The humble log has largely been thought of as a data source that is there “just in case” there is a problem: a record of what has happened, that provides the evidence needed, when you are required to investigate a system issue or security event, for example. Generally logs have only ever been accessible by the chosen few, who sit in the engine room of the system looking at at log events flying past all day long – think of that scene in the Keanu Reeves movie “The Matrix,” where the character Cypher is translating the matrix in real time as events fly by:
Nowadays, looking at raw log events in real time may not be of much use to even the experts, as even small systems can generate 1,000’s of events per second (or 10’s of millions of events per day). Thus, log management technologies have to date largely focused on helping these “engine room experts” to more efficiently dig into this data via search and filtering capabilities.
However, there is a wealth of information contained in your log data which is useful for use cases beyond debugging or security. In fact, we recently carried out a survey across a sample of ~200 users and asked them what their top use cases for logs were. Interestingly, the traditional use cases such as debugging, security and compliance did feature (although security and compliance were pretty low on the list), but so did a whole range of other use cases, such as production monitoring, web analytics, support, real user monitoring, business analytics.
Survey Question: what are your top use cases for log management and analytics?
“How can logs be used for these things?” you ask? In short, log management technologies can now take your unstructured data and pick out the important pieces of information (e.g. response times, customer plan dollar values, performance resource usage info…), then roll these up into metrics dashboards that give you a view into a wide range of trends that are happening across your system and business.

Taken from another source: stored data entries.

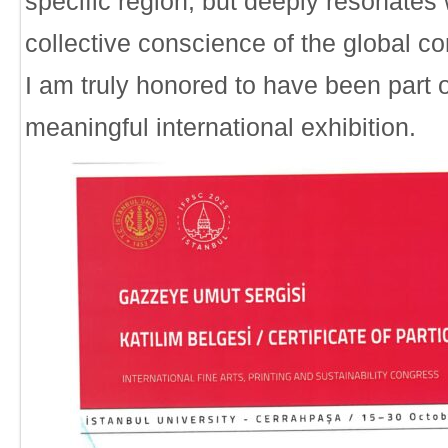
specific region, but deeply resonates 
collective conscience of the global c
I am truly honored to have been part 
meaningful international exhibition.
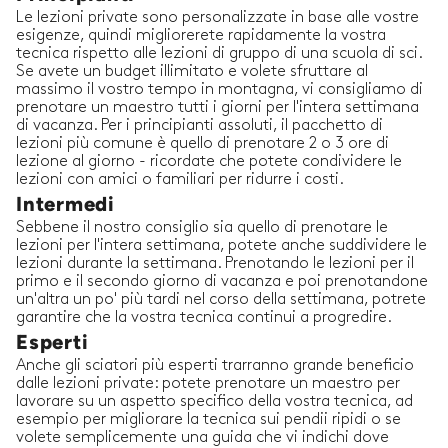
Le lezioni private sono personalizzate in base alle vostre
esigenze, quindi migliorerete rapidamente la vostra
tecnica rispetto alle lezioni di gruppo di una scuola di sci.
Se avete un budget illimitato e volete sfruttare al
massimo il vostro tempo in montagna, vi consigliamo di
prenotare un maestro tutti i giorni per l'intera settimana
di vacanza. Per i principianti assoluti, il pacchetto di
lezioni più comune è quello di prenotare 2 o 3 ore di
lezione al giorno - ricordate che potete condividere le
lezioni con amici o familiari per ridurre i costi.
Intermedi
Sebbene il nostro consiglio sia quello di prenotare le
lezioni per l'intera settimana, potete anche suddividere le
lezioni durante la settimana. Prenotando le lezioni per il
primo e il secondo giorno di vacanza e poi prenotandone
un'altra un po' più tardi nel corso della settimana, potrete
garantire che la vostra tecnica continui a progredire.
Esperti
Anche gli sciatori più esperti trarranno grande beneficio
dalle lezioni private: potete prenotare un maestro per
lavorare su un aspetto specifico della vostra tecnica, ad
esempio per migliorare la tecnica sui pendii ripidi o se
volete semplicemente una guida che vi indichi dove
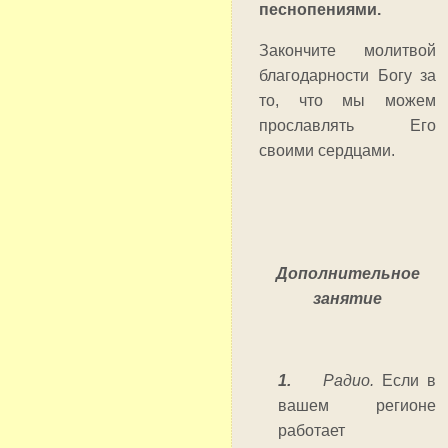
песнопениями.
Закончите молитвой
благодарности Богу за
то, что мы можем
прославлять Его
своими сердцами.
Дополнительное
занятие
1.
Радио.
Если в
вашем регионе
работает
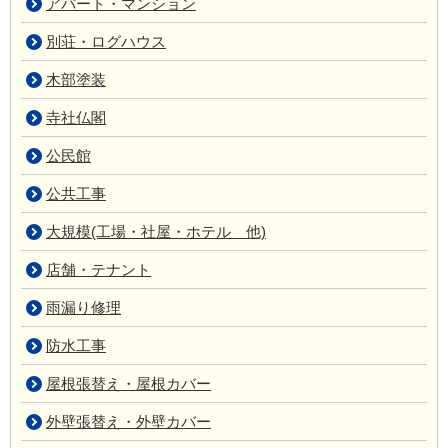
アパート・マンション
別荘・ログハウス
木部塗装
寺社仏閣
公民館
公共工事
大規模(工場・社屋・ホテル 他)
店舗・テナント
雨漏り修理
防水工事
屋根張替え・屋根カバー
外壁張替え・外壁カバー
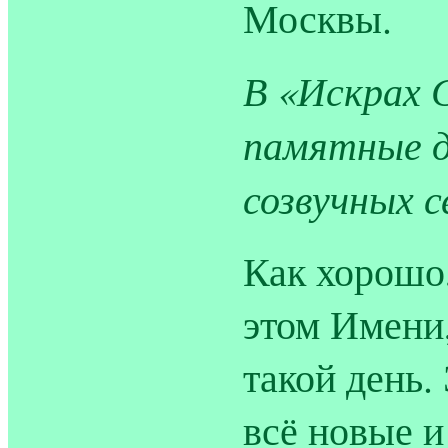
Москвы.
В «Искрах 
памятные д
созвучных с
Как хорошо,
этом Имени,
такой день.
всё новые 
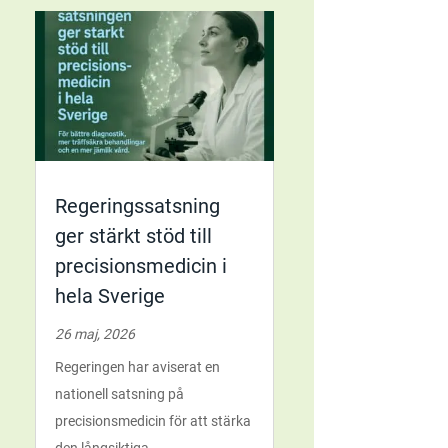
Regeringssatsning
ger stärkt stöd till
precisionsmedicin i
hela Sverige
26 maj, 2026
Regeringen har aviserat en
nationell satsning på
precisionsmedicin för att stärka
den långsiktiga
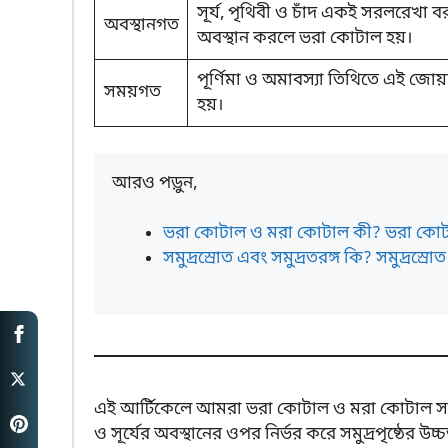
সূর্য, পৃথিবী ও চাঁদ একই সরলরেখা ব
অবস্থানগত
অবস্থান করলে ভরা কোটাল হয়।
পূর্ণিমা ও অমাবস্যা তিথিতে এই জোয়
সময়গত
হয়।
আরও পড়ুন,
ভরা কোটাল ও মরা কোটাল কী? ভরা কোটা
সমুদ্রস্রোত এবং সমুদ্রতরঙ্গ কি? সমুদ্রস্রোত
এই আর্টিকেলে আমরা ভরা কোটাল ও মরা কোটাল সম্
ও সূর্যের অবস্থানের ওপর নির্ভর করে সমুদ্রপৃষ্ঠের উচ্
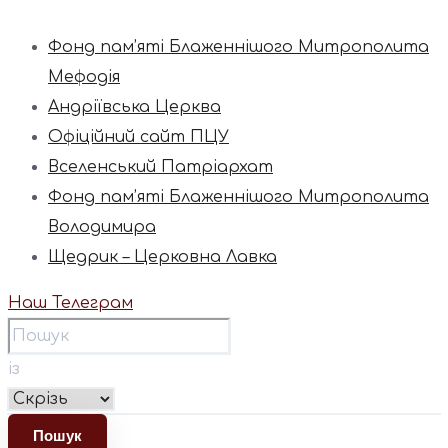
Фонд пам’яті Блаженнішого Митрополита
Мефодія
Андріївська Церква
Офіційний сайт ПЦУ
Вселенський Патріархат
Фонд пам’яті Блаженнішого Митрополита
Володимира
Щедрик – Церковна Лавка
Наш Телеграм
із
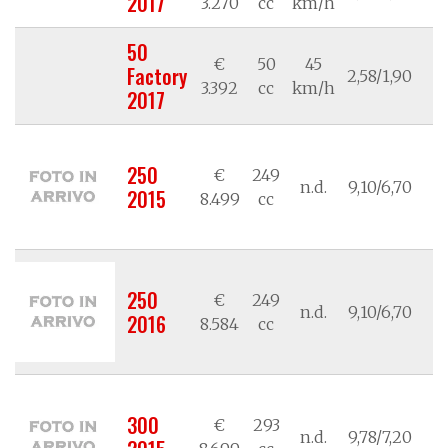
2017
3.270
cc
km/h
50
€
50
45
Factory
2,58/1,90
/
3.392
cc
km/h
2017
250
€
249
n.d.
9,10/6,70
/
2015
8.499
cc
250
€
249
n.d.
9,10/6,70
/
2016
8.584
cc
300
€
293
n.d.
9,78/7,20
/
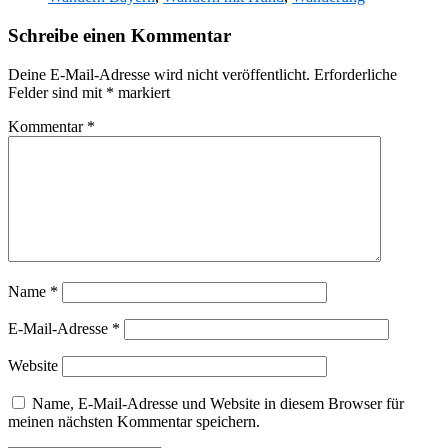
Schreibe einen Kommentar
Deine E-Mail-Adresse wird nicht veröffentlicht.
Erforderliche
Felder sind mit
*
markiert
Kommentar
*
Name
*
E-Mail-Adresse
*
Website
Name, E-Mail-Adresse und Website in diesem Browser für
meinen nächsten Kommentar speichern.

The beauty with log data, however, is that it always maintains the evidence. So, if you suddenly see a spike in the number of signups on daily basis for example, you can quickly validate the change by checking your logs to see exactly who signed up and when. This is not always possible with your traditional metrics dashboards, as they do not maintain the source of data that is used to calculate the metrics. In this case validation of a sudden change in a metric often requires a discussion with your engineers who are usually already pretty busy delivering on your roadmap (read as: can take days to validate).
Here’s a quick example of how I can take a stream of CloudWatch data from my AWS account and create a view across CPU Usage, NetworkIn and NetworkOut data and then dive back into the logs to investigate any events that lead to spikes in the data. Note, Logentries can plug directly into CloudWatch and stream this data into your Logentries account such that you can build performance dashboards and correlate these with your log data from your AWS instances.
Step 1: Viewing my CloudWatch logs
The screen below shows my AWS CloudWatch data streaming into my Logentries account. CloudWatch captures a long list of performance metrics from your different AWS services. The screen below shows CPU Utilization information for a particular server instance ( i-589a7012) over the past 24 hours. CloudWatch provides the min, max and average values over defined periods (e.g. ever 1 minute). To get a quick view of CPU load I can easily scroll down through individual events or can search for particular events where the load value was bigger than a particular threshold.
Step 2: Rolling them up into a dashboard
Rather than look at individual events (like Cypher from “The Matrix”) I might be better served looking at a higher level representation of the data. To do so I can use one of the logentries search functions (e.g. AVERAGE) to roll up the average CPU load into a dashboard. For example the screen shot below shows the average CPU load for i-589a7012 over the past 24hours.
I can easily do a similar roll up for NetworkIn or NetworkOut for that matter and compare and contrast these. For example:
Step 3: Investigating the evidence
If I want to investigate the spike in CPU at 03:47, for example, I can simply dive back into the logs and navigate to that timeframe (by either scrolling or clicking on the log visualization graph – which will take me to that exact point in the logs) to see the actual log events which resulted in the CPU load spike.
At this point I may want to investigate my application or system logs to check whether there was activity in the system which led to the CPU spike.
Outside of performance monitoring you can also use your logs for a range of activities as outlined by the answers in our user survey above. Keep an eye on our blog for how-to’s on all these areas over the next while, but for now here’s a short list of examples:
- Product Usage Tracking: We believe in dogfooding our own solution here at Logentries – so we use our own JS plugin to track user actions within Logentries. This allows us to view the most popular features and what customers use them on a daily basis.
- Mobile Analytics: Use android, iphone, windows mobile or html5 libraries for exception tracking, real user monitoring or for mobile app analytics.
- Business Analytics: Some of things we track internally with Logentries include: the number of signups per day, number of upgrades, number of new paid plans, any downgrades/account deletions (we’ll usually want to get a real time alert on these….), any exceptions that prevent signup/upgrades, etc.
I think it’s fair to say that the humble log is no longer a resource for the chosen few – at Logentries our aim is to make log data accessible to all and for a wide range of use cases – and as you can from our user survey, it seems to be working… 🙂 Let us know if you are doing anything exciting with yours!